Немного погодя слышу: оркестр заиграл, и покупателей как ветром сдуло.
Все поголовно – туда, в балаган.
Торгуются из-за двадцатицентового ремешка, чтоб зажать пятнадцать центов и отдать их потом банде приезжих янки, которые за весь грабеж уплатят городу каких-то десять долларов.
Я вышел на задний двор.
– Ну, – говорю, – при таких темпах ты смотри, как бы этот болт не врос тебе в руку.

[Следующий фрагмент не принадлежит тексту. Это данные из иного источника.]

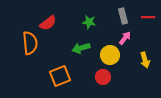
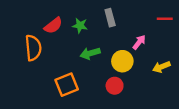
gray rectangle: (123, 16) -> (110, 18), moved
green star: (89, 22) -> (80, 26), moved
yellow arrow: (145, 60) -> (161, 67), turned 84

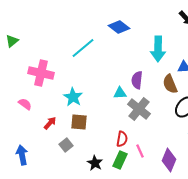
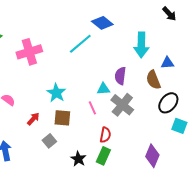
cyan line: (83, 48) -> (80, 44), moved
pink cross: (41, 73) -> (29, 52), moved, turned -30
pink line: (140, 151) -> (92, 108), moved

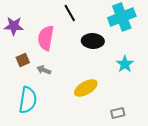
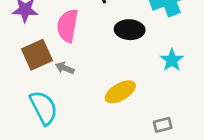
brown square: (23, 60) -> (37, 55), size x1.6
cyan semicircle: (28, 100) -> (44, 108), turned -36

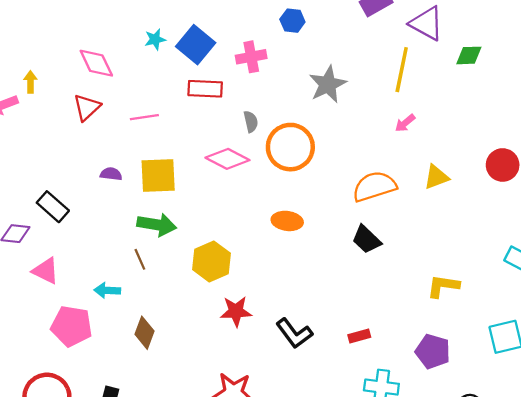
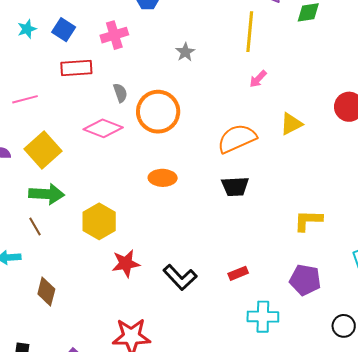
blue square: (196, 45) -> (64, 30), size x0.7
gray star: (328, 84) -> (185, 52), size x0.6
yellow square: (158, 175) -> (43, 150), turned -33
black trapezoid: (367, 239) -> (235, 187), turned -40

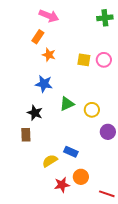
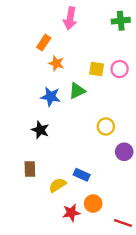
pink arrow: (49, 16) -> (70, 18), moved, turned 78
green triangle: (67, 104) -> (77, 91), moved
brown rectangle: (26, 135) -> (30, 169), moved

А тогда придется мне его вырубать оттуда топором.
Пока ты с культиваторами возишься, сев пройдет, чем тогда прикажешь долгоносику питаться – шалфеем?
– А здорово ихние трубы гремят, – мне старикашка Джоб в ответ. – Говорят, там у них есть один, играет на пиле.
Прямо как на банджо.
– Это ладно, – говорю. – А вот известно ли тебе, сколько эти ловкачи потратят денег у нас в городе?
Десять долларов, – говорю. – Те самые десять долларов, что сейчас уже у Бака Тэрпина в кармане.
– А за что мистер Бак взял с них десять долларов? – спрашивает.
– За право давать здесь свои представления, – говорю. – А что они протратят сверх этой десятки, то поместится у тебя в ухе.
– То есть они нам представляют и они же еще платят десять долларов?
– Всего-навсего, – говорю. – А сколько, по-твоему, они…
– Надо же такое, – говорит. – Значит, с них еще и деньги дерут, а иначе представлять не дадут?
Да я бы им за то одно дал десять долларов, чтоб поглядеть, как он там на пиле играет.